Immediately after the conclusion of the hearing, the court reporter begins preparing a legible transcript. As the trial progresses, all parties must have access to this transcript. It often takes several weeks to complete.
Inspection Of The Transcript By All Parties
After the transcript is prepared, the court reporter sends copies of the report to both parties. Each attorney will do a thorough review of the transcripts. Your attorney will review the information and look for errors or inconsistencies in the material. Take the opportunity to point out to your attorney any errors or inaccuracies you have seen in the material submitted.
It is possible that after the review, your attorney may conclude that they need to listen to additional witnesses and possibly schedule a new hearing date.
Evaluation Of Witness Statements By Attorney
After your attorney has reviewed your witness statements, they will legally evaluate the impact of the statements on your case. That includes positive and negative aspects, so be prepared for both. If there are gaps in the information you have provided, your attorney may request to listen to additional witnesses.
You May Have To Submit To A Medical Examination
After your testimony, the opposing party may request that you submit to an independent medical examination. Filing a personal injury lawsuit for damages is usually a typical procedure.
The Insurer May Dictate Which Doctor You See
In most cases, the insurer will select the attending physician to perform your medical examination. You may be under the impression that this is objective, but sometimes, it is not. The doctor may try to downplay the severity of your injuries or investigate possible causes other than the collision. When you hire a competent attorney, they will protect you from any strategies insurers may use to take advantage of you. Therefore they will;
- Orient you not to give the doctor too much information.

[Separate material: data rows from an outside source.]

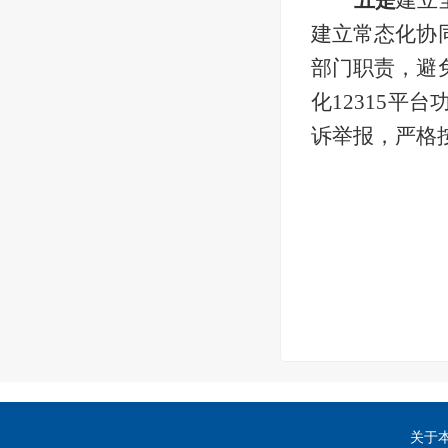
五是
建立
建立常态化协
部门职责，避
化12315
诉举报，严格
关于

- Please inquire about your personal injuries and how they have affected your life.
- Gather all the documentation you will need for settlement negotiations.
Court Proceedings Or Settlement
Your attorney will continue negotiations with the insurer after the hearing once the medical examinations are completed. The goal is to avoid litigation by agreeing on a reasonable settlement amount. They will use every tool at their disposal to prove that you are in the right. The time you spend negotiating can be extensive, as thorough assessments are sometimes necessary. If your insurance company makes a settlement offer, your attorney will review it with you to determine whether or not it is truly reasonable.
A competent attorney can give you expert advice on what steps to take, but it’s up to you to decide whether or not to settle the case:
- If you accept the settlement offer, the case will be dismissed, and you’ll receive a check for the agreed-upon amount. The law won’t allow for any further inquiries into the incident in the future.
- However, if the insurer doesn’t offer a settlement that you feel is appropriate, your attorney will explore the possibility of taking the case to court.
That said, it’s always best to hire a competent attorney familiar with your claim’s complex legalities and the compensation process. That way, you can focus on your recovery with peace of mind.